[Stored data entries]
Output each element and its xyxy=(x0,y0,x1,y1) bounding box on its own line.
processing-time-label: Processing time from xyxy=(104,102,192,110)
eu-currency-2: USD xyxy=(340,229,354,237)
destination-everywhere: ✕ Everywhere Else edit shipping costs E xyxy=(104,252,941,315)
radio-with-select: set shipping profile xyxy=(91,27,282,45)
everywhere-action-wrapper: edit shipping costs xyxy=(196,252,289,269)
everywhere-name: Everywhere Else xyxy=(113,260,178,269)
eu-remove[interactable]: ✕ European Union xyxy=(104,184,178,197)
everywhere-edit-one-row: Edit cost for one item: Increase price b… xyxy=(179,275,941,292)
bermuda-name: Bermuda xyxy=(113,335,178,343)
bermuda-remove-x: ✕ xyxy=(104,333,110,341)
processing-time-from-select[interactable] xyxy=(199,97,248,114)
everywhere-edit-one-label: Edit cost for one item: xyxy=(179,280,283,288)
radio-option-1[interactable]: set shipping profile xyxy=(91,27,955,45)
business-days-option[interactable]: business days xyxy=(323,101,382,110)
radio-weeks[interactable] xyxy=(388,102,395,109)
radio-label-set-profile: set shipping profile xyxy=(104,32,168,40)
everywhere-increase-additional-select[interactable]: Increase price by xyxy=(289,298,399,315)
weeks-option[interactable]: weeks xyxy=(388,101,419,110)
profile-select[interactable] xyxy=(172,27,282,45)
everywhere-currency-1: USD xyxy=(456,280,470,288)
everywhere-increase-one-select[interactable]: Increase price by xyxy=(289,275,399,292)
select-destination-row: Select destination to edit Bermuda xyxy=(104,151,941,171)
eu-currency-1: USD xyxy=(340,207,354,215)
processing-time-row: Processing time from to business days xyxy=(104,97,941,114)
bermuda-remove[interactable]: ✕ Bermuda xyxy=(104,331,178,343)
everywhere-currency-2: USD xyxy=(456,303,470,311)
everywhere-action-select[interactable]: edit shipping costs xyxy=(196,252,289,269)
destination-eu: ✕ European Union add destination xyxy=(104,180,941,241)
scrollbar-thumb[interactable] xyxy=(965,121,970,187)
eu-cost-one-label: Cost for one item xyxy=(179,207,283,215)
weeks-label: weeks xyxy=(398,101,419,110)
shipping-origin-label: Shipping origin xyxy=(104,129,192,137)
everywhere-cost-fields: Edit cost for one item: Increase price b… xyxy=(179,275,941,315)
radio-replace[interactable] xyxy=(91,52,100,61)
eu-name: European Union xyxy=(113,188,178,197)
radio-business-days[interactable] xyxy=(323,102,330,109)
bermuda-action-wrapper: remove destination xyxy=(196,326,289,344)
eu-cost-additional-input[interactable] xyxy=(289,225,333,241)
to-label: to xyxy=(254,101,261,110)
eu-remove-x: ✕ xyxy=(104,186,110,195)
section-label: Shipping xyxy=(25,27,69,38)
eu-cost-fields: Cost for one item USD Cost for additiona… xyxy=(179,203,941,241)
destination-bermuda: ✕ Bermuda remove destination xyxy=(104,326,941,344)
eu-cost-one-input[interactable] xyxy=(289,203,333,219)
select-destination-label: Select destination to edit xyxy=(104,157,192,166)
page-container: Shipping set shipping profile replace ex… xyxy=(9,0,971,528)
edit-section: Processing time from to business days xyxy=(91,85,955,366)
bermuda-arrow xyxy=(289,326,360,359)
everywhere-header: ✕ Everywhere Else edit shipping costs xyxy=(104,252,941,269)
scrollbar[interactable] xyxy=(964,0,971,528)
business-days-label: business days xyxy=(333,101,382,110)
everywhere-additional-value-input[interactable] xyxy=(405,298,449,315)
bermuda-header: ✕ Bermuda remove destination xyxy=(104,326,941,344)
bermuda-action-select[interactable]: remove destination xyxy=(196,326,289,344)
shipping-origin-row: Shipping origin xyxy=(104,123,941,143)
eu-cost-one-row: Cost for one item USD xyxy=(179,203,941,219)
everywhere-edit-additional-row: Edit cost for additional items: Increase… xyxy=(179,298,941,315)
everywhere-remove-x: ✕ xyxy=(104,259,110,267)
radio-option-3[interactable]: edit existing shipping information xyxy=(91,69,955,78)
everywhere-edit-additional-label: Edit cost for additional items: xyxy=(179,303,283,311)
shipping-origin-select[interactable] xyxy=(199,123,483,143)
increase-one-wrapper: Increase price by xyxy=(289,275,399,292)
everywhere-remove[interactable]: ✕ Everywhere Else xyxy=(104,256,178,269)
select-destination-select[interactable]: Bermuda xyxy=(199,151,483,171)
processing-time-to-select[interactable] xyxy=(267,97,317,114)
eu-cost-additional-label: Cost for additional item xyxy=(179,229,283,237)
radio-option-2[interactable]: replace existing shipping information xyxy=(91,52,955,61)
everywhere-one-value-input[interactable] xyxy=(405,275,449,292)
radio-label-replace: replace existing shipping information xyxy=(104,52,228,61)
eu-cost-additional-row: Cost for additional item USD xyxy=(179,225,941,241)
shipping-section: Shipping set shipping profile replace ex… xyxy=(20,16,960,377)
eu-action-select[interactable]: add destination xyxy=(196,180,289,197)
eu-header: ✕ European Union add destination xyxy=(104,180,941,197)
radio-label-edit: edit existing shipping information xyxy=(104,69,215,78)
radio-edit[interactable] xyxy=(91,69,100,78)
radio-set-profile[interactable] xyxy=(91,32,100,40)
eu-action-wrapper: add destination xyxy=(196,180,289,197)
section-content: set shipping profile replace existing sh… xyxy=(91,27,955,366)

* INSTRUCTIONS TO FOLLOW *
Copy each record exactly, leaving nothing out.

* RESULT OF THIS EXERCISE *
Output each element and its xyxy=(x0,y0,x1,y1) bounding box on its own line.
processing-time-label: Processing time from xyxy=(104,102,192,110)
eu-currency-2: USD xyxy=(340,229,354,237)
destination-everywhere: ✕ Everywhere Else edit shipping costs E xyxy=(104,252,941,315)
radio-with-select: set shipping profile xyxy=(91,27,282,45)
everywhere-action-wrapper: edit shipping costs xyxy=(196,252,289,269)
everywhere-name: Everywhere Else xyxy=(113,260,178,269)
eu-remove[interactable]: ✕ European Union xyxy=(104,184,178,197)
everywhere-edit-one-row: Edit cost for one item: Increase price b… xyxy=(179,275,941,292)
bermuda-name: Bermuda xyxy=(113,335,178,343)
bermuda-remove-x: ✕ xyxy=(104,333,110,341)
processing-time-from-select[interactable] xyxy=(199,97,248,114)
everywhere-edit-one-label: Edit cost for one item: xyxy=(179,280,283,288)
radio-option-1[interactable]: set shipping profile xyxy=(91,27,955,45)
business-days-option[interactable]: business days xyxy=(323,101,382,110)
radio-weeks[interactable] xyxy=(388,102,395,109)
radio-label-set-profile: set shipping profile xyxy=(104,32,168,40)
everywhere-increase-additional-select[interactable]: Increase price by xyxy=(289,298,399,315)
weeks-option[interactable]: weeks xyxy=(388,101,419,110)
profile-select[interactable] xyxy=(172,27,282,45)
everywhere-currency-1: USD xyxy=(456,280,470,288)
everywhere-increase-one-select[interactable]: Increase price by xyxy=(289,275,399,292)
select-destination-row: Select destination to edit Bermuda xyxy=(104,151,941,171)
eu-currency-1: USD xyxy=(340,207,354,215)
processing-time-row: Processing time from to business days xyxy=(104,97,941,114)
bermuda-remove[interactable]: ✕ Bermuda xyxy=(104,331,178,343)
everywhere-currency-2: USD xyxy=(456,303,470,311)
everywhere-action-select[interactable]: edit shipping costs xyxy=(196,252,289,269)
destination-eu: ✕ European Union add destination xyxy=(104,180,941,241)
scrollbar-thumb[interactable] xyxy=(965,121,970,187)
eu-cost-one-label: Cost for one item xyxy=(179,207,283,215)
weeks-label: weeks xyxy=(398,101,419,110)
shipping-origin-label: Shipping origin xyxy=(104,129,192,137)
everywhere-cost-fields: Edit cost for one item: Increase price b… xyxy=(179,275,941,315)
radio-replace[interactable] xyxy=(91,52,100,61)
eu-name: European Union xyxy=(113,188,178,197)
radio-business-days[interactable] xyxy=(323,102,330,109)
bermuda-action-wrapper: remove destination xyxy=(196,326,289,344)
eu-cost-additional-input[interactable] xyxy=(289,225,333,241)
to-label: to xyxy=(254,101,261,110)
eu-remove-x: ✕ xyxy=(104,186,110,195)
section-label: Shipping xyxy=(25,27,69,38)
eu-cost-fields: Cost for one item USD Cost for additiona… xyxy=(179,203,941,241)
destination-bermuda: ✕ Bermuda remove destination xyxy=(104,326,941,344)
eu-cost-one-input[interactable] xyxy=(289,203,333,219)
select-destination-label: Select destination to edit xyxy=(104,157,192,166)
page-container: Shipping set shipping profile replace ex… xyxy=(9,0,971,528)
edit-section: Processing time from to business days xyxy=(91,85,955,366)
bermuda-arrow xyxy=(289,326,360,359)
everywhere-header: ✕ Everywhere Else edit shipping costs xyxy=(104,252,941,269)
scrollbar[interactable] xyxy=(964,0,971,528)
business-days-label: business days xyxy=(333,101,382,110)
everywhere-additional-value-input[interactable] xyxy=(405,298,449,315)
bermuda-header: ✕ Bermuda remove destination xyxy=(104,326,941,344)
bermuda-action-select[interactable]: remove destination xyxy=(196,326,289,344)
shipping-origin-row: Shipping origin xyxy=(104,123,941,143)
eu-cost-one-row: Cost for one item USD xyxy=(179,203,941,219)
everywhere-edit-additional-row: Edit cost for additional items: Increase… xyxy=(179,298,941,315)
everywhere-remove-x: ✕ xyxy=(104,259,110,267)
radio-option-3[interactable]: edit existing shipping information xyxy=(91,69,955,78)
everywhere-edit-additional-label: Edit cost for additional items: xyxy=(179,303,283,311)
shipping-origin-select[interactable] xyxy=(199,123,483,143)
increase-one-wrapper: Increase price by xyxy=(289,275,399,292)
everywhere-remove[interactable]: ✕ Everywhere Else xyxy=(104,256,178,269)
select-destination-select[interactable]: Bermuda xyxy=(199,151,483,171)
processing-time-to-select[interactable] xyxy=(267,97,317,114)
eu-cost-additional-label: Cost for additional item xyxy=(179,229,283,237)
radio-option-2[interactable]: replace existing shipping information xyxy=(91,52,955,61)
everywhere-one-value-input[interactable] xyxy=(405,275,449,292)
radio-label-replace: replace existing shipping information xyxy=(104,52,228,61)
eu-cost-additional-row: Cost for additional item USD xyxy=(179,225,941,241)
shipping-section: Shipping set shipping profile replace ex… xyxy=(20,16,960,377)
eu-action-select[interactable]: add destination xyxy=(196,180,289,197)
eu-header: ✕ European Union add destination xyxy=(104,180,941,197)
radio-label-edit: edit existing shipping information xyxy=(104,69,215,78)
radio-edit[interactable] xyxy=(91,69,100,78)
radio-set-profile[interactable] xyxy=(91,32,100,40)
eu-action-wrapper: add destination xyxy=(196,180,289,197)
section-content: set shipping profile replace existing sh… xyxy=(91,27,955,366)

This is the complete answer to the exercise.